Extraction & Chemistry
Extraction method: Synthetisch. Methyl Pamplemousse wird durch säurekatalysierte Acetalbildung von Traveal (2,2,5-Trimethyl-4-hexenal) mit Methanol hergestellt. Die Reaktion liefert das Dimethylacetal (6,6-Dimethoxy-2,5,5-trimethylhex-2-en) als farblose bis blassgelbe Flüssigkeit mit hoher Reinheit (98–100 % Gehalt). Es gibt keine natürliche Quelle – dieses Molekül kommt weder in Grapefruit noch in anderem Pflanzenmaterial vor. Es wurde als stabile synthetische Alternative zu den wichtigsten olfaktorischen Eigenschaften von natürlichem Grapefruitöl entwickelt.
Molecular Formula
C₁₁H₂₂O₂ (MW 186,29)
CAS Number
67674-46-8
Botanical Name
N/A — synthetisches Molekül
IFRA Status
Nicht eingeschränkt gemäß der 51. IFRA-Änderung. Keine Nutzungsbeschränkungen in irgendeiner Kategorie. Das Molekül gilt als sicher für die Verwendung in allen hochwertigen Duft- und funktionalen Anwendungen bei üblichen Parfümkonzentrationen.

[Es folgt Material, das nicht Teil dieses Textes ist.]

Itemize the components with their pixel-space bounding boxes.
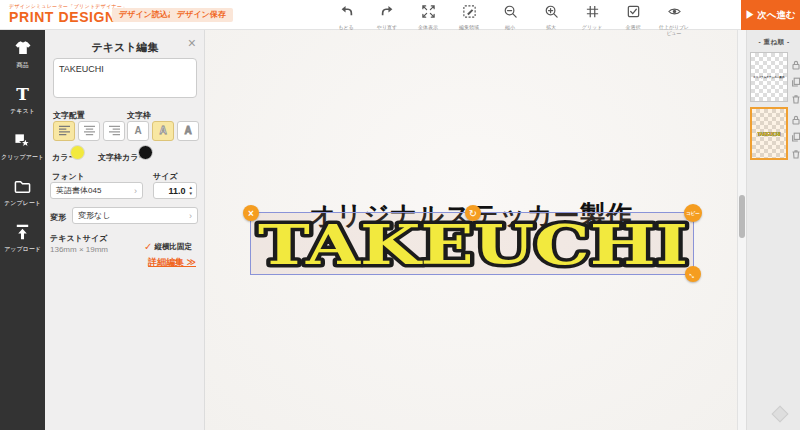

Kopfnote-Modifikator und Zitrusaufheller. Methyl Pamplemousse sorgt für den bitter-würzigen Auftakt in modernen Kölnischwassern und frischen Zitruskompositionen. Seine Hauptfunktion ist strukturell: Es schärft und hebt Zitrusakkorde an, ohne die oxidative Instabilität oder die von der IFRA eingeschränkte phototoxische Wirkung von kaltgepresstem Grapefruitöl. Typische Dosierung in feinen Parfums: 0,1–2 % des Konzentrats, obwohl Formulierungen bis zu 10 % für maximale Wirkung erreichen können. Der durchschnittliche Gebrauch liegt bei etwa 1 %. Über Zitruskonstruktionen hinaus ist Methyl Pamplemousse ein Verstärker in Vetiverakkorden – die bitter-grüne Überlappung zwischen Grapefruit und Vetiver verstärkt die natürlichen Eigenschaften von Vetiverol und Vetivon. Seine Alkalistabilität macht es in der funktionalen Parfümerie unverzichtbar: Seifen, Puderwaschmittel und Reinigungsprodukte, bei denen terpenbasierte Zitrusstoffe zusammenbrechen. Verwandte synthetische Grapefruitmaterialien sind Nootkaton (CAS 4674-50-4), das eine holzigere, bernsteinartigere Grapefruitqualität liefert, und Thioterpineol (Grapefruit-Mercaptan, CAS 71159-90-5), das die schwefelige Saftigkeit von frisch geschnittenem Grapefruitfleisch in extrem niedrigen Konzentrationen reproduziert.